THE TASK:
This task calls for every entry below to be repeated exactly, without the pictures.

[Records contained in a dataset]
[Start of section]

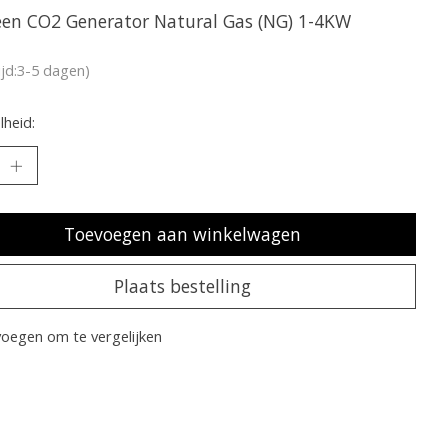
een CO2 Generator Natural Gas (NG) 1-4KW
ijd:3-5 dagen)
heid:
Toevoegen aan winkelwagen
Plaats bestelling
oegen om te vergelijken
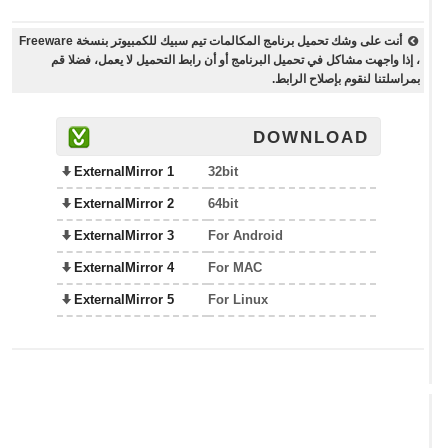
أنت على وشك تحميل برنامج المكالمات تيم سبيك للكمبيوتر بنسخة Freeware
، إذا واجهت مشاكل في تحميل البرنامج أو أن رابط التحميل لا يعمل، فضلا قم
بمراسلتنا لنقوم بإصلاح الرابط.
DOWNLOAD
ExternalMirror 1
32bit
ExternalMirror 2
64bit
ExternalMirror 3
For Android
ExternalMirror 4
For MAC
ExternalMirror 5
For Linux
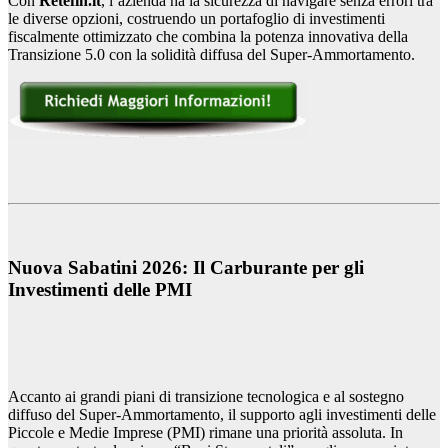
Con
Retefin.it
, l’azienda ha la sicurezza di navigare senza errori tra
le diverse opzioni, costruendo un portafoglio di investimenti
fiscalmente ottimizzato che combina la potenza innovativa della
Transizione 5.0 con la solidità diffusa del Super-Ammortamento.
Nuova Sabatini 2026: Il Carburante per gli
Investimenti delle PMI
Accanto ai grandi piani di transizione tecnologica e al sostegno
diffuso del Super-Ammortamento, il supporto agli investimenti delle
Piccole e Medie Imprese (PMI) rimane una priorità assoluta. In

[End of section]

RESULT FOR THIS EXERCISE:
een CO2 Generator Natural Gas (NG) 1-4KW
ijd:3-5 dagen)
heid:
Toevoegen aan winkelwagen
Plaats bestelling
oegen om te vergelijken
أنت على وشك تحميل برنامج المكالمات تيم سبيك للكمبيوتر بنسخة Freeware
، إذا واجهت مشاكل في تحميل البرنامج أو أن رابط التحميل لا يعمل، فضلا قم
بمراسلتنا لنقوم بإصلاح الرابط.
DOWNLOAD
ExternalMirror 1
32bit
ExternalMirror 2
64bit
ExternalMirror 3
For Android
ExternalMirror 4
For MAC
ExternalMirror 5
For Linux
Con
Retefin.it
, l’azienda ha la sicurezza di navigare senza errori tra
le diverse opzioni, costruendo un portafoglio di investimenti
fiscalmente ottimizzato che combina la potenza innovativa della
Transizione 5.0 con la solidità diffusa del Super-Ammortamento.
Nuova Sabatini 2026: Il Carburante per gli
Investimenti delle PMI
Accanto ai grandi piani di transizione tecnologica e al sostegno
diffuso del Super-Ammortamento, il supporto agli investimenti delle
Piccole e Medie Imprese (PMI) rimane una priorità assoluta. In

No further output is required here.